Man Receives the Death Penalty in South Carolina after Kidnapping and Murder Conviction


A 55-year-old man who was convicted of the kidnapping and murder of an 8-year-old girl, has been sentenced to death in South Carolina.

In recent years South Carolina has used the death penalty sparingly. There have been no executions in the Palmetto state for three years.

Ricky Lee Blackwell Sr., 55, choked Heather Brooke Center and shot her four times in the presence of ex-wife Angela Davis and his grandsons in 2009, The Spartanburg Herald Journal reported.

The newspaper reported that Blackwell and Davis were separated at the time of the crime and Davis was dating Bobby Center, the father of the child. News reports depicted the murder as an act of revenge.

The jury deliberated for more than five hours on Blackwell's fate. His execution is scheduled for June 14 but it is likely to be delayed as the case is appealed.

During closing arguments, Solicitor Barry Barnette told jurors that Center's parents would miss many memories with their daughter.

"They'll never see her go on her first date." He said, according to reports. "They won't see her go to her first prom. They won't see her graduate from high school. How much would they pay to have one phone call, to send a piece of mail to her?"

The defense argued Blackwell was mentally disabled. Barnette said the forensic psychologist who testified was not "credible," pointing to two other psychologists who did not find Blackwell to have mental disability issues.

Blackwell made a number of suicide attempts. He shot himself in the stomach after officers arrived responding to the 2009 shooting. Barnette said these were ploys for attention rather than evidence of a mental problem.

The jurors did not find Blackwell mentally challenged and unanimously agreed there were aggravating circumstances to the crime.

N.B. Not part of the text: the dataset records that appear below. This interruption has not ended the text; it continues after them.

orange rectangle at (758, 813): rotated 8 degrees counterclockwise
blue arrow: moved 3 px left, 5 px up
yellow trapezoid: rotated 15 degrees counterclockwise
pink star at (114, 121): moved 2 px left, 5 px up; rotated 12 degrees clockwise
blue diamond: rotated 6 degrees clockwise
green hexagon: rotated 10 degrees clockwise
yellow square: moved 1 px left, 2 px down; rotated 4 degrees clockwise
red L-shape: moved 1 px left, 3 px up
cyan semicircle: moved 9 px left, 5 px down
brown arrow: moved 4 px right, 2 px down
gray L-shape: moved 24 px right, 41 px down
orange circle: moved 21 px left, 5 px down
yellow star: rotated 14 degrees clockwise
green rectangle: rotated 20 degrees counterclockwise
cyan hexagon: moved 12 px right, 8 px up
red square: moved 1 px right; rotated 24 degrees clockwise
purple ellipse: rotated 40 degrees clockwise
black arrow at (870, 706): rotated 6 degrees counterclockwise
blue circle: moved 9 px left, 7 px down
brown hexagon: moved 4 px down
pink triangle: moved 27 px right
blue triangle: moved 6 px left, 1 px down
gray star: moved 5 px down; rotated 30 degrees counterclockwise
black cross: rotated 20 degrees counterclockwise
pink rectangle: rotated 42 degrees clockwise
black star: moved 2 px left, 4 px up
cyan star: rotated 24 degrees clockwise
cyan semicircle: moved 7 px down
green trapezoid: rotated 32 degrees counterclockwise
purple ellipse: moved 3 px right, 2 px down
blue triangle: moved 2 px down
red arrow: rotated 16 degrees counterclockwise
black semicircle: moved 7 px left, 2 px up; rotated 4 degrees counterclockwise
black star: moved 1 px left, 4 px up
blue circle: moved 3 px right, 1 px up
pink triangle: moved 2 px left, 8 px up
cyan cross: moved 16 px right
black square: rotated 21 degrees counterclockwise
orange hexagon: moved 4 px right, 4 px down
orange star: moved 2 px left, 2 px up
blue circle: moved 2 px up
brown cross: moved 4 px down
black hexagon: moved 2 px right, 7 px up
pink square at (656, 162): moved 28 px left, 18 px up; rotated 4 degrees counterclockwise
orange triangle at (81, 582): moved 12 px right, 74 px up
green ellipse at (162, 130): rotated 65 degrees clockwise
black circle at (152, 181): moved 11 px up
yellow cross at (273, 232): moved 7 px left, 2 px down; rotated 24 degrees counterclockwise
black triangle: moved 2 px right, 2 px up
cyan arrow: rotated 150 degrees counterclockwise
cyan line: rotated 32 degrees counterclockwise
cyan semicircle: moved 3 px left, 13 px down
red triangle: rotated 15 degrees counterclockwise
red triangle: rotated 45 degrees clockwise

In the past South Carolina has passed the death penalty on prisoners with low IQs and mental disability issues. Earlier this month , Edward Lee Elmore was released from prison in South Carolina after agreeing to a plea arrangement in which he maintained his innocence but the state could re-convict him of murder in a new trial. His release came after 30 years on death row following a conviction in 1982 for the sexual assault and murder of an elderly woman in Greenwood, South Carolina.

"The state's case was based on evidence gathered from a questionable investigation and on testimony with glaring discrepancies," stated the Death Penalty Information Center.

In February 2010, Elmore was taken off death row after he was found to have intellectual disabilities and was thus was ineligible for execution.

His defense attorneys claimed police planted evidence and prosecutors manipulated the facts of the case to cast Elmore as the only suspect in the 1982 murder of 75-year-old Dorothy Edwards, CNN reported.